If you look at it closely (but not close enough), men wage wars all the time. Any economic function we are part of requires us to out-beat and often kill opponents in a surreal way. If your company's value proposition is to be the market leader in some vague paradigm, it essentially means that the company wants to make several smaller companies go bankrupt. It is as much a war as anything else. So, why is a big fuss made out of the so called wars? May be because of the graphics involved. You know, red and other colors. Not to mention the sound. I would love to see a silent war before I die. I just can't bear to imagine the noise that is associated with a typical war. It's high time technologists focus on building weapons which don't make any sound and kill the victim before he knows he got hit. Mankind certainly deserves a nobler death than getting shattered by mortar shells.

Strangest part of the wars often is that nobody knows who the real enemy is.
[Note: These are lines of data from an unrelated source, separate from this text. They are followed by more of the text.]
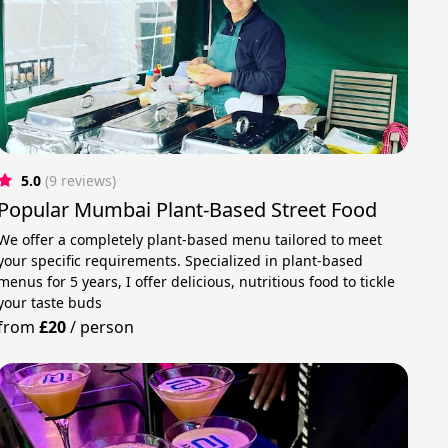
5.0
(9 reviews)
Popular Mumbai Plant-Based Street Food
We offer a completely plant-based menu tailored to meet
your specific requirements. Specialized in plant-based
menus for 5 years, I offer delicious, nutritious food to tickle
your taste buds
from
£20
/
person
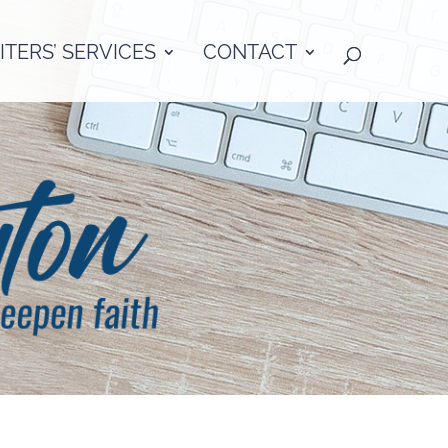
TERS’ SERVICES
CONTACT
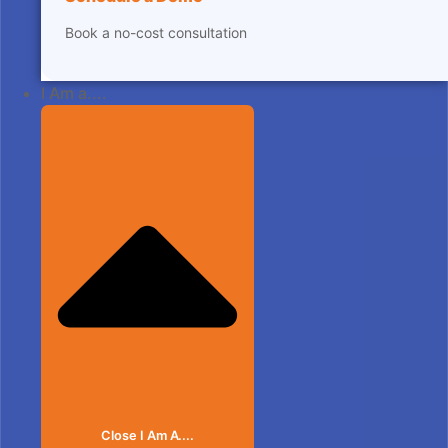
Book a no-cost consultation
I Am a....
Close I Am A....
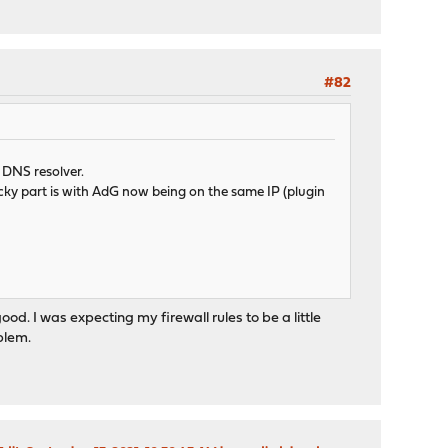
#82
a DNS resolver.
icky part is with AdG now being on the same IP (plugin
ood. I was expecting my firewall rules to be a little
oblem.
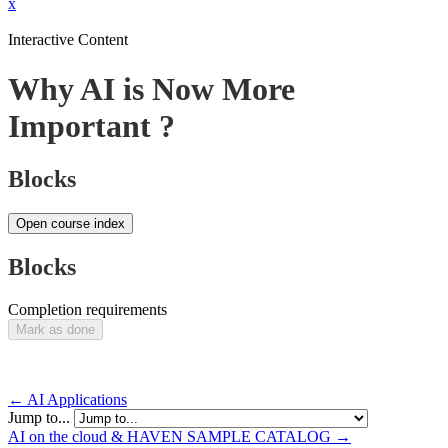
x
Interactive Content
Why AI is Now More
Important ?
Blocks
Open course index
Blocks
Completion requirements
Mark as done
← AI Applications
Jump to...
AI on the cloud & HAVEN SAMPLE CATALOG →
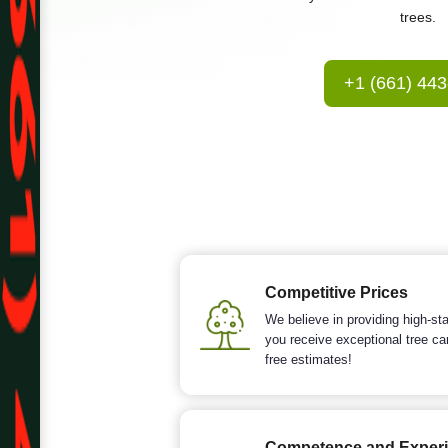
trees.
+1 (661) 44
Competitive Prices
We believe in providing high-sta
you receive exceptional tree ca
free estimates!
Competence and Exper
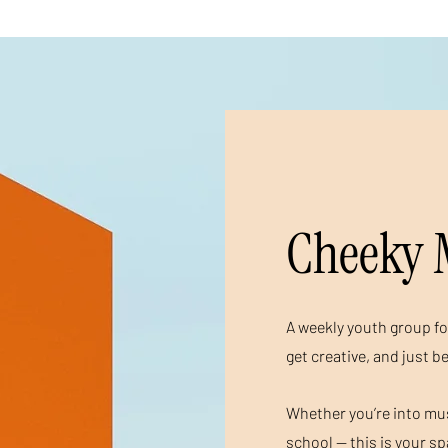
Cheeky 
A weekly youth group fo
get creative, and just b
Whether you’re into musi
school — this is your s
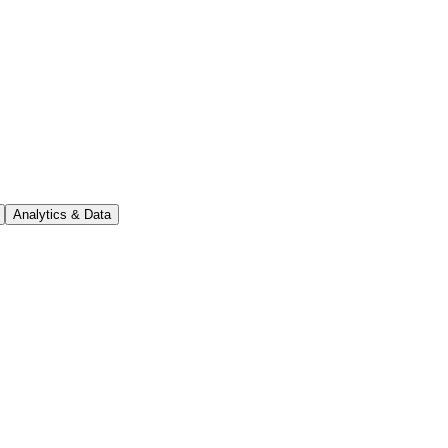
Analytics & Data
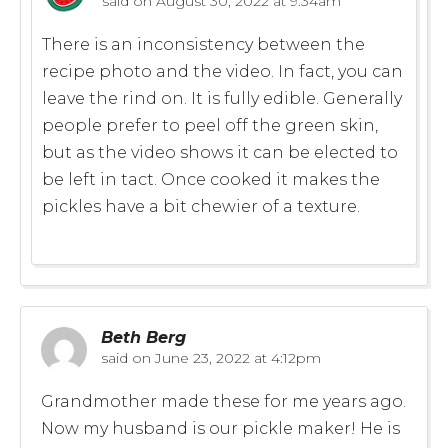
said on
August 30, 2022 at 9:34am
There is an inconsistency between the
recipe photo and the video. In fact, you can
leave the rind on. It is fully edible. Generally
people prefer to peel off the green skin,
but as the video shows it can be elected to
be left in tact. Once cooked it makes the
pickles have a bit chewier of a texture.
Beth Berg
said on
June 23, 2022 at 4:12pm
Grandmother made these for me years ago.
Now my husband is our pickle maker! He is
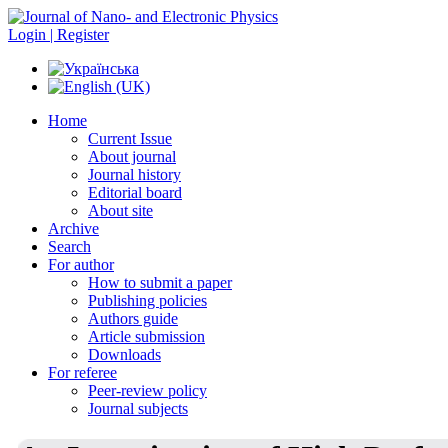
Login | Register
Home
Current Issue
About journal
Journal history
Editorial board
About site
Archive
Search
For author
How to submit a paper
Publishing policies
Authors guide
Article submission
Downloads
For referee
Peer-review policy
Journal subjects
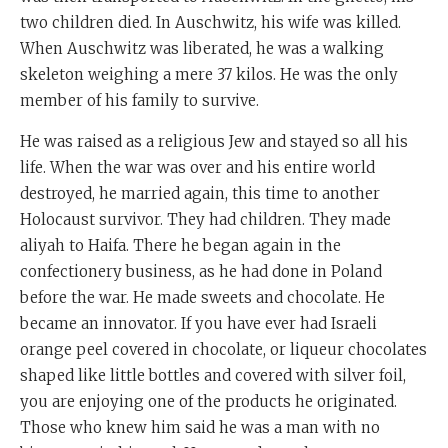
two children died. In Auschwitz, his wife was killed.
When Auschwitz was liberated, he was a walking
skeleton weighing a mere 37 kilos. He was the only
member of his family to survive.
He was raised as a religious Jew and stayed so all his
life. When the war was over and his entire world
destroyed, he married again, this time to another
Holocaust survivor. They had children. They made
aliyah to Haifa. There he began again in the
confectionery business, as he had done in Poland
before the war. He made sweets and chocolate. He
became an innovator. If you have ever had Israeli
orange peel covered in chocolate, or liqueur chocolates
shaped like little bottles and covered with silver foil,
you are enjoying one of the products he originated.
Those who knew him said he was a man with no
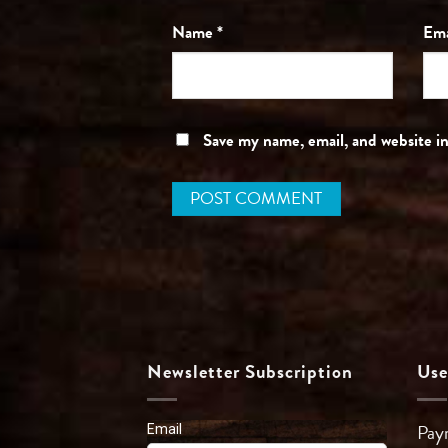
Name
*
Em
Save my name, email, and website in
Newsletter Subscription
Use
Pay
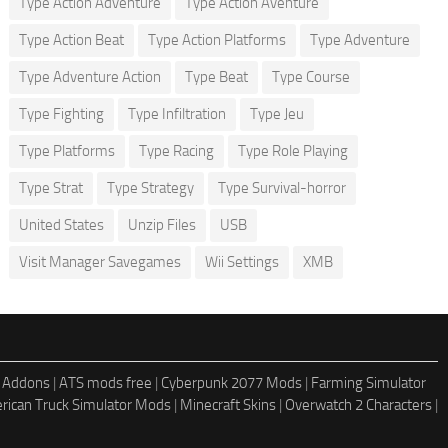
Type Action Adventure
Type Action Aventure
Type Action Beat
Type Action Platforms
Type Adventure
Type Adventure Action
Type Beat
Type Course
Type Fighting
Type Infiltration
Type Jeu
Type Platforms
Type Racing
Type Role Playing
Type Strat
Type Strategy
Type Survival-horror
United States
Unzip Files
USB
Visit Manager Savegames
Wii Settings
XMB
 Addons
|
ATS mods free
|
Cyberpunk 2077 Mods
|
Farming Simulator
rican Truck Simulator Mods
|
Minecraft Skins
|
Overwatch 2 Characters
|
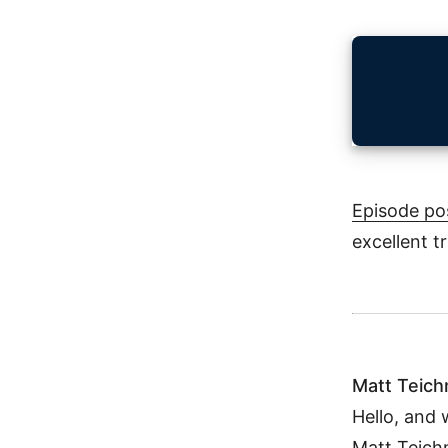
Episode po
excellent t
Matt Teic
Hello, and 
Matt Teich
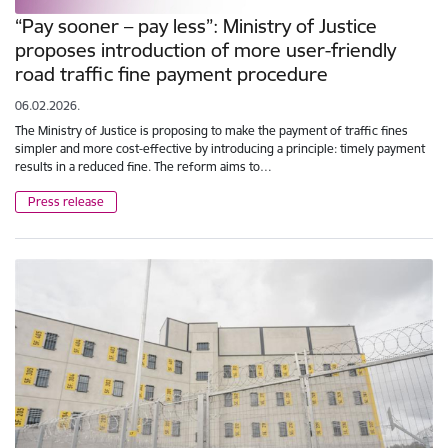
“Pay sooner – pay less”: Ministry of Justice
proposes introduction of more user-friendly
road traffic fine payment procedure
06.02.2026.
The Ministry of Justice is proposing to make the payment of traffic fines
simpler and more cost-effective by introducing a principle: timely payment
results in a reduced fine. The reform aims to…
Press release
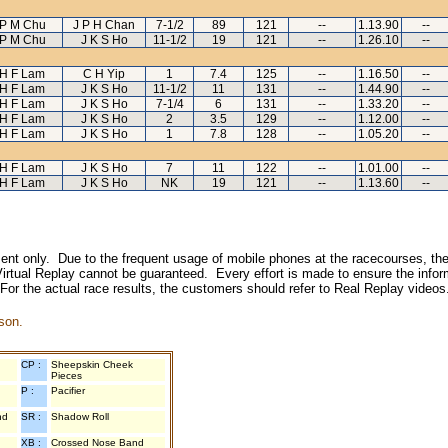
P M Chu
J P H Chan
7-1/2
89
121
--
1.13.90
--
P M Chu
J K S Ho
11-1/2
19
121
--
1.26.10
--
H F Lam
C H Yip
1
7.4
125
--
1.16.50
--
H F Lam
J K S Ho
11-1/2
11
131
--
1.44.90
--
H F Lam
J K S Ho
7-1/4
6
131
--
1.33.20
--
H F Lam
J K S Ho
2
3.5
129
--
1.12.00
--
H F Lam
J K S Ho
1
7.8
128
--
1.05.20
--
H F Lam
J K S Ho
7
11
122
--
1.01.00
--
H F Lam
J K S Ho
NK
19
121
--
1.13.60
--
inment only. Due to the frequent usage of mobile phones at the racecourses, the
irtual Replay cannot be guaranteed. Every effort is made to ensure the inform
 For the actual race results, the customers should refer to Real Replay videos
son.
CP :
Sheepskin Cheek
Pieces
P :
Pacifier
nd
SR :
Shadow Roll
XB :
Crossed Nose Band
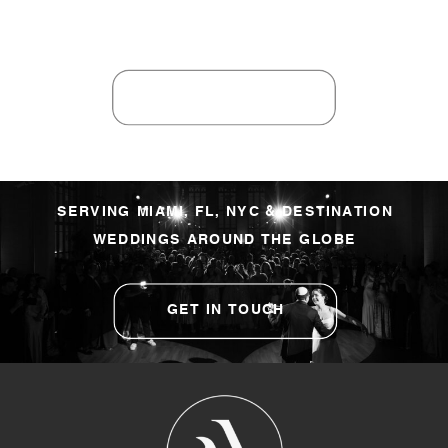
SERVING MIAMI, FL, NYC & DESTINATION
WEDDINGS AROUND THE GLOBE
GET IN TOUCH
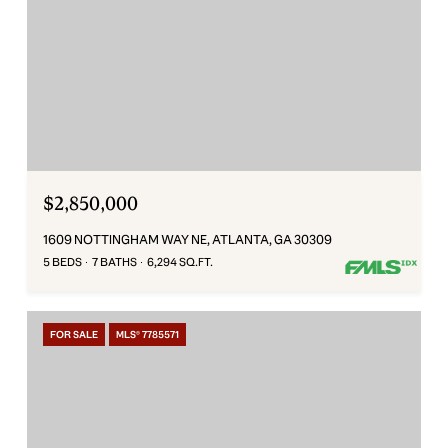
$2,850,000
1609 NOTTINGHAM WAY NE, ATLANTA, GA 30309
5 BEDS
7 BATHS
6,294 SQ.FT.
FOR SALE
MLS® 7785571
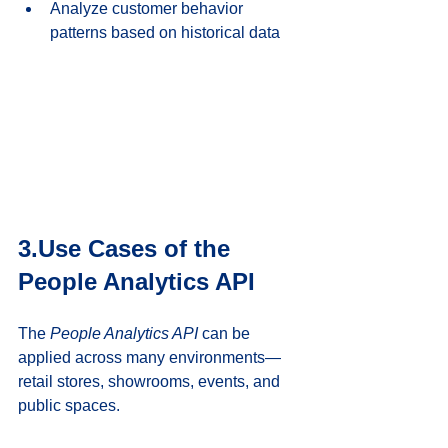
Analyze customer behavior 
patterns based on historical data
3.Use Cases of the 
People Analytics API
The 
People Analytics API
 can be 
applied across many environments—
retail stores, showrooms, events, and 
public spaces.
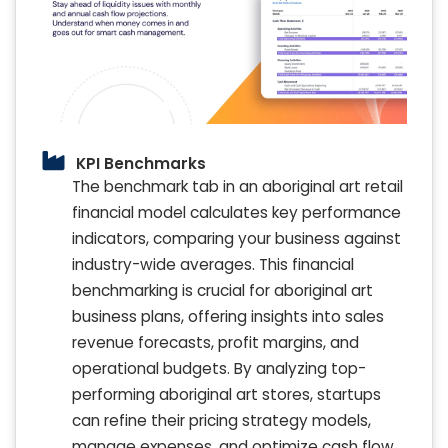
KPI Benchmarks
The benchmark tab in an aboriginal art retail
financial model calculates key performance
indicators, comparing your business against
industry-wide averages. This financial
benchmarking is crucial for aboriginal art
business plans, offering insights into sales
revenue forecasts, profit margins, and
operational budgets. By analyzing top-
performing aboriginal art stores, startups
can refine their pricing strategy models,
manage expenses, and optimize cash flow.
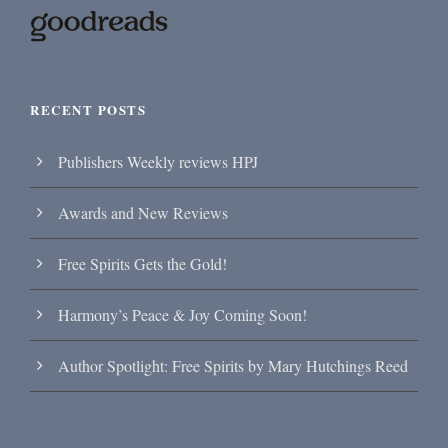
RECENT POSTS
Publishers Weekly reviews HPJ
Awards and New Reviews
Free Spirits Gets the Gold!
Harmony’s Peace & Joy Coming Soon!
Author Spotlight: Free Spirits by Mary Hutchings Reed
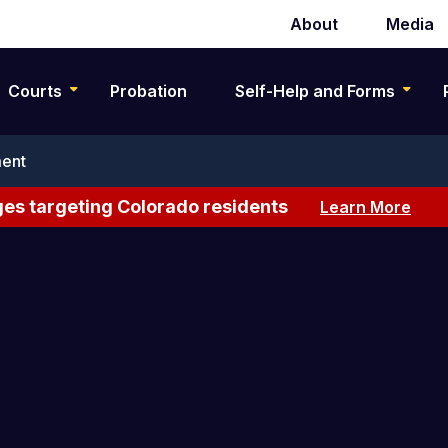
About
Media
Secondary
navigation
Courts
Probation
Self-Help and Forms
ent
es targeting Colorado residents
Learn More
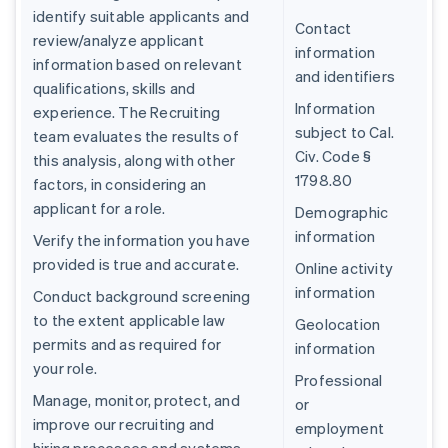
identify suitable applicants and
Contact
review/analyze applicant
information
information based on relevant
and identifiers
qualifications, skills and
Information
experience. The Recruiting
subject to Cal.
team evaluates the results of
Civ. Code §
this analysis, along with other
1798.80
factors, in considering an
applicant for a role.
Demographic
information
Verify the information you have
provided is true and accurate.
Online activity
information
Conduct background screening
to the extent applicable law
Geolocation
permits and as required for
information
your role.
Professional
Manage, monitor, protect, and
or
improve our recruiting and
employment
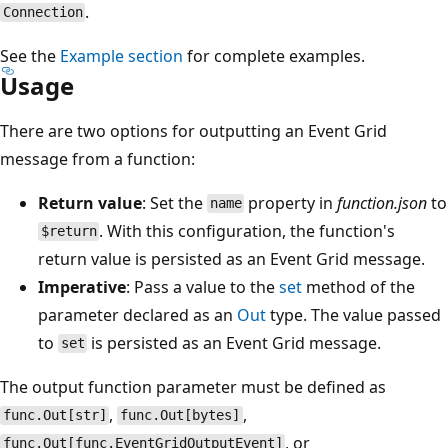
.
Connection
See the
Example section
for complete examples.
Usage
There are two options for outputting an Event Grid
message from a function:
Return value
: Set the
property in
function.json
to
name
. With this configuration, the function's
$return
return value is persisted as an Event Grid message.
Imperative
: Pass a value to the
set
method of the
parameter declared as an
Out
type. The value passed
to
is persisted as an Event Grid message.
set
The output function parameter must be defined as
,
,
func.Out[str]
func.Out[bytes]
, or
func.Out[func.EventGridOutputEvent]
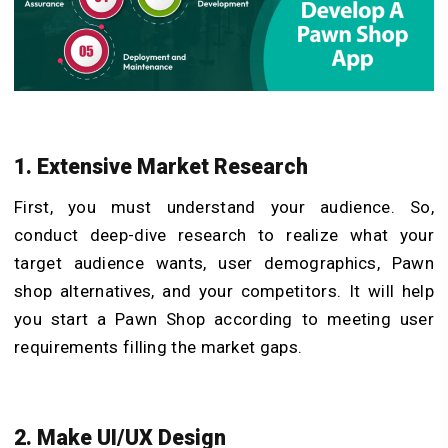
1. Extensive Market Research
First, you must understand your audience. So,
conduct deep-dive research to realize what your
target audience wants, user demographics, Pawn
shop alternatives, and your competitors. It will help
you start a Pawn Shop according to meeting user
requirements filling the market gaps.
2. Make UI/UX Design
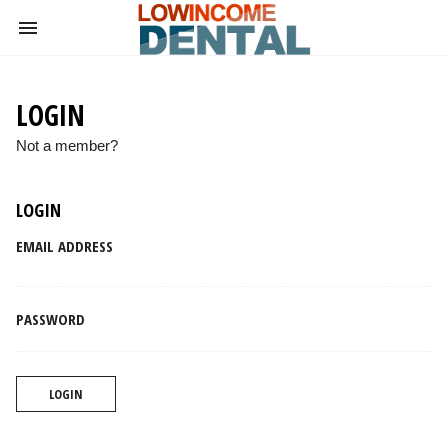
LOGIN
Not a member?
LOGIN
EMAIL ADDRESS
PASSWORD
LOGIN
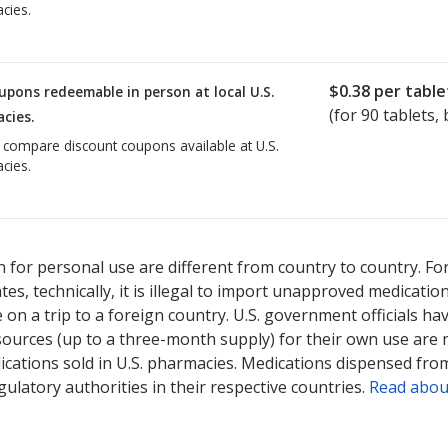
cies.
$0.38
per table
upons redeemable in person at local U.S.
(for
90
tablets, 
cies.
o compare discount coupons available at U.S.
cies.
 for personal use are different from country to country. Fo
tates, technically, it is illegal to import unapproved medica
on a trip to a foreign country. U.S. government officials ha
sources (up to a three-month supply) for their own use are
ications sold in U.S. pharmacies. Medications dispensed from
ulatory authorities in their respective countries.
Read abou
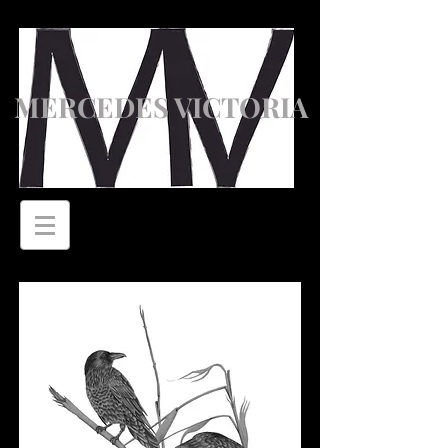
MERCEDES VICTORIA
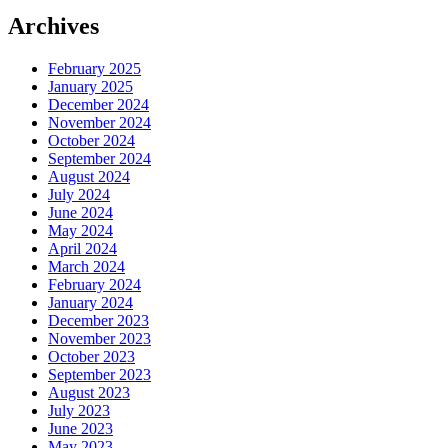
Archives
February 2025
January 2025
December 2024
November 2024
October 2024
September 2024
August 2024
July 2024
June 2024
May 2024
April 2024
March 2024
February 2024
January 2024
December 2023
November 2023
October 2023
September 2023
August 2023
July 2023
June 2023
May 2023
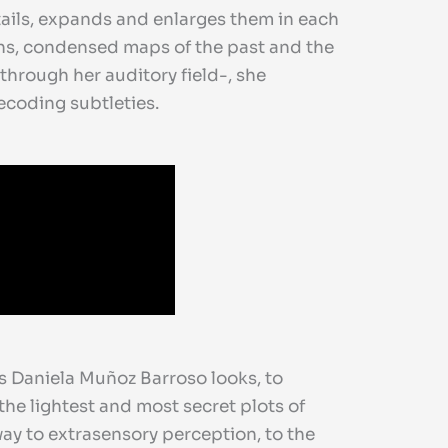
etails, expands and enlarges them in each
ths, condensed maps of the past and the
through her auditory field-, she
decoding subtleties.
as Daniela Muñoz Barroso looks, to
the lightest and most secret plots of
 way to extrasensory perception, to the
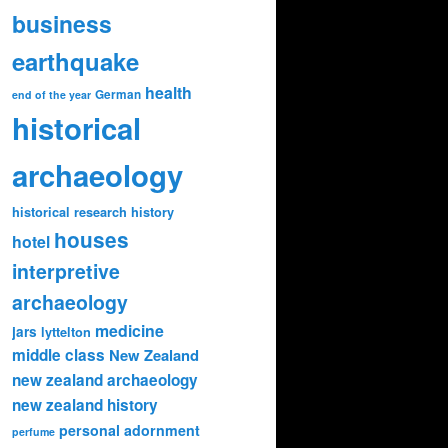
business
earthquake
health
German
end of the year
historical
archaeology
historical research
history
houses
hotel
interpretive
archaeology
medicine
jars
lyttelton
middle class
New Zealand
new zealand archaeology
new zealand history
personal adornment
perfume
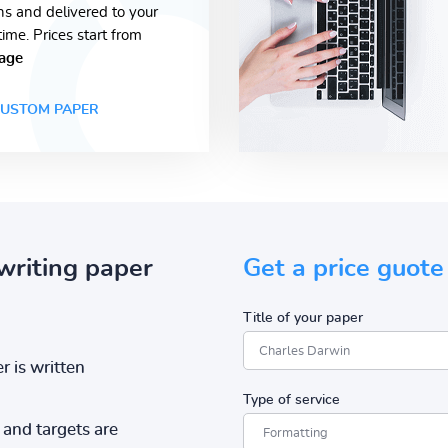
ons and delivered to your
time. Prices start from
age
USTOM PAPER
writing paper
Get a price guote
Title of your paper
r is written
Type of service
and targets are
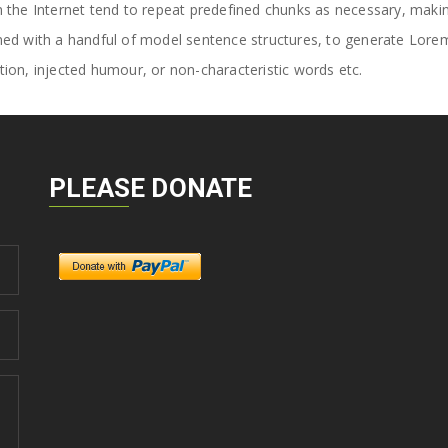
the Internet tend to repeat predefined chunks as necessary, making t
ined with a handful of model sentence structures, to generate Lor
ion, injected humour, or non-characteristic words etc.
PLEASE DONATE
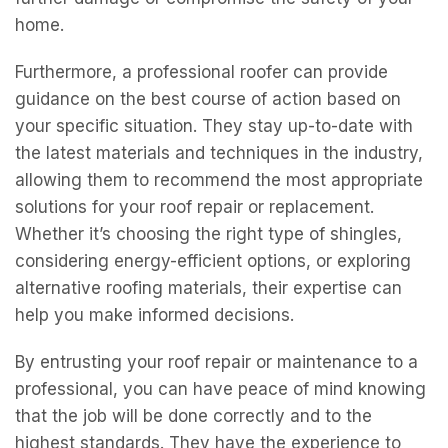
home.
Furthermore, a professional roofer can provide
guidance on the best course of action based on
your specific situation. They stay up-to-date with
the latest materials and techniques in the industry,
allowing them to recommend the most appropriate
solutions for your roof repair or replacement.
Whether it’s choosing the right type of shingles,
considering energy-efficient options, or exploring
alternative roofing materials, their expertise can
help you make informed decisions.
By entrusting your roof repair or maintenance to a
professional, you can have peace of mind knowing
that the job will be done correctly and to the
highest standards. They have the experience to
It is often a country or a militant group which is an enemy but nobody really knows what they are fighting against. For a recent example, Americans thought they were fighting Iraq. Well, Iraq still exists and people often get confused why does it still exist if everybody agrees that the war was won. The real problem was that Saddam Hussain got killed by the time most people realized there was a war. Talking about Iraq war, a recently published book called "Curveball" argues that it was a taxi driver of Iraq living in Germany who caused all the mess. It is a pretty interesting tale but as useless as most other interesting tales. Things which are useful are often not interesting. Do you remember the "boring" spectacled girl from kindergarten who always gave you her notes when you needed to "use" them?

So, why do men wage wars? Historically, they did so for wealth, wine and women. Alexandar waged several wars and so did Ghazni. They did so because they knew of nothing else to do. They wanted glory and power. Did they get what they needed at the end? Yes, but the only catch was that their needs changed. It took Uncle Bob around 2000 years to figure out the cleanest way to attain glory and power. He chose to call it Capitalism while he was picking his nose in a bathtub.

What's all this got to do with looking good? War is not a topic which fits under a title like "looking good". Yeah, but only if wars could have looked good, I wouldn't be such a worried man. Blood hurts. And so do all the other things you don't want but happen to you.